The politicians of the Northern Ruhengeri Gisenyi axis were a dynamic group. Once they felt comfortably in control of internal affairs, they opened their borders in the mid-1970s and rolled out the welcome mat for foreigners. Belgian, Swiss, French and German donors were impressed with the seriousness of their hosts. The image of Rwanda as the “Switzerland of Africa” stable hardworking, beautiful began to take hold. The strict quota system, under which 10 percent of all government jobs and school openings were allocated to Tutsi according to their ethnic representation in the population, should have been repulsive to most westerners. Yet even this was held up as an enlightened policy toward minorities in comparison with practices in most African countries at that time. Habyarimana was seen by many as the kind of benign dictator the continent needed to move forward.
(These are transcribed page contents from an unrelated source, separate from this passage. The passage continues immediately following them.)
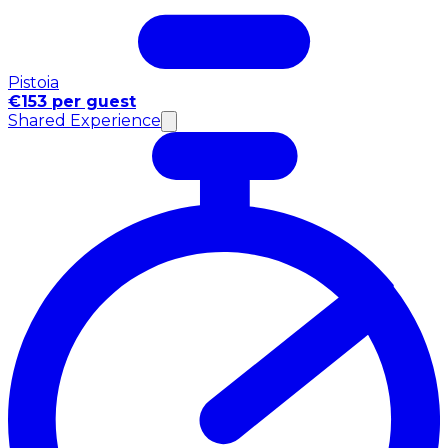
Pistoia
€153 per guest
Shared Experience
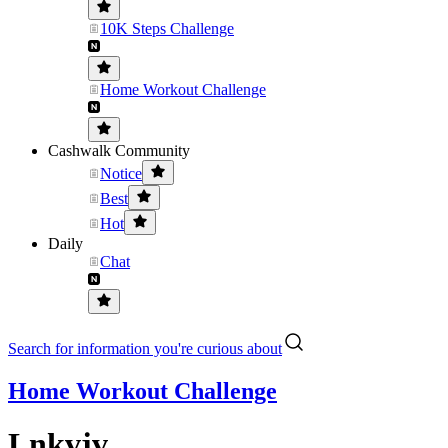
10K Steps Challenge
Home Workout Challenge
Cashwalk Community
Notice
Best
Hot
Daily
Chat
Search for information you're curious about
Home Workout Challenge
Lnkvjv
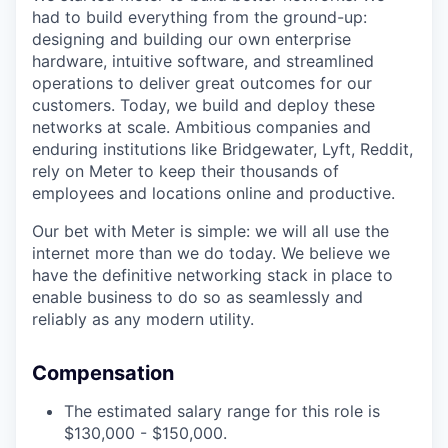
had to build everything from the ground-up:
designing and building our own enterprise
hardware, intuitive software, and streamlined
operations to deliver great outcomes for our
customers. Today, we build and deploy these
networks at scale. Ambitious companies and
enduring institutions like Bridgewater, Lyft, Reddit,
rely on Meter to keep their thousands of
employees and locations online and productive.
Our bet with Meter is simple: we will all use the
internet more than we do today. We believe we
have the definitive networking stack in place to
enable business to do so as seamlessly and
reliably as any modern utility.
Compensation
The estimated salary range for this role is
$130,000 - $150,000.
The Rwanda story warmed the hearts and loosened the purse strings of foreign investors. By 1978, even the United States agency for international development was hiring staff to open a full office in Kigali. As development assistance flowed at unprecedented levels, the rising tide lifted all regions. But the biggest wealthiest projects were generally steered toward Ruhengeri and Gisenyi.
The Habyarimana government was not just a passive recipient of foreign assistance, it under took some much needed initiatives. Nearly half of its budget was dedicated to agriculture. Following a post independence period of neglect under the first republic Rwandans were again attentive to their land resource base. Six thousand miles of terraces and hedgerows were built or restored in the government’s first five years providing increased erosion protection to almost one quarter of the existing arable land base. Starting in 1975, millions of trees were planted each year. Both activities were supported primarily by Rwandan financing and labour. When we arrived in early 1978, fewer than one hundred miles of paved road existed in the entire country. Within two years, a grid covering all majors’ arteries was planned and financed by a curious consortium of donors that included the Italians, Libyans and Chinese.
Secondly only to agriculture, the new government invested heavily in education spending more than one quarter of its annual budget in support of schools and school children. Still fewer than half of all eligible Rwandan children attended primary school by the late 1970s only one child in fifty attended secondary school. Part of the problem was a lack of classroom, part of the problem was lack of teachers. The colonial powers had not invested in this sector certainly not for disempowered Hutu students. A radical program of educational reform was launched in 1979 to increase classroom access and make the curriculum more relevant to Rwandan needs. Without any setbacks or interruptions, the new program’s first graduates would emerge from high school and college in the late 1990’s.
Public health spending was more modest. Only 6 percent of the annual budget was dedicated to this sector, virtually none of it for family planning in 1978 nearly one fourth of all Rwandan children died before the age of five barely better than the 29 percent mortality rate for young gorillas. Still fertility rates for women of reproductive age approached the biological maximum and the overall human population was growing at 3.7 percent per annum. Rwanda rose toward the top of lists of the world’s most densely populated countries, with nearly five hundred people per square mile. If considering only agricultural lands, the density raised to more than 1300 per square mile an extremely relevant figure in a nation where 95 percent of the people lived off what they could produce on shrinking rural holdings. The average farm size was down to an acre, framers were becoming intensive gardeners and further sub division of most family plots through inheritance was out of the question. In a small land locked nation with few minerals and an overdependence on coffee, alternative development options were limited.
As one of its first acts, the Habyarimana government created the office Rwanda is du Tourism et des Parcs Nationaux (ORTPN) in 1974.This removed conservation from the ministry of Agriculture which had approved the 1969 conversation of 25,000 acres of Virunga parkland for pyrethrum production. It also gave new emphasis to development of the tourism sector of the economy. Yet by 1979, the rising tide of human settlement again lapped at the Virunga shore. Land hungry farmers cast covetous looks toward what was left of the PARC National des Volcans. Northern politicians were all too ready to oblige their constituent’s interests as well as their own and Western donors had money to spend.